**YOUR GOAL:**
Only the lines holding the string "Disney" are needed; copy each of them from the data.

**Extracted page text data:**
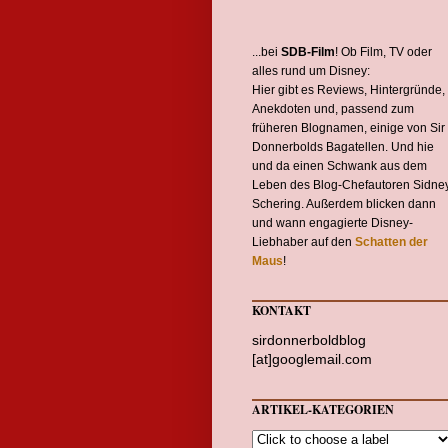
...bei
SDB-Film
! Ob Film, TV oder
alles rund um Disney:
Hier gibt es Reviews, Hintergründe,
Anekdoten und, passend zum
früheren Blognamen, einige von Sir
Donnerbolds Bagatellen. Und hie
und da einen Schwank aus dem
Leben des Blog-Chefautoren Sidne
Schering. Außerdem blicken dann
und wann engagierte Disney-
Liebhaber auf den
Schatten der
Maus
!
KONTAKT
sirdonnerboldblog
[at]googlemail.com
ARTIKEL-KATEGORIEN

**FINISHED TASK:**
alles rund um Disney:
und wann engagierte Disney-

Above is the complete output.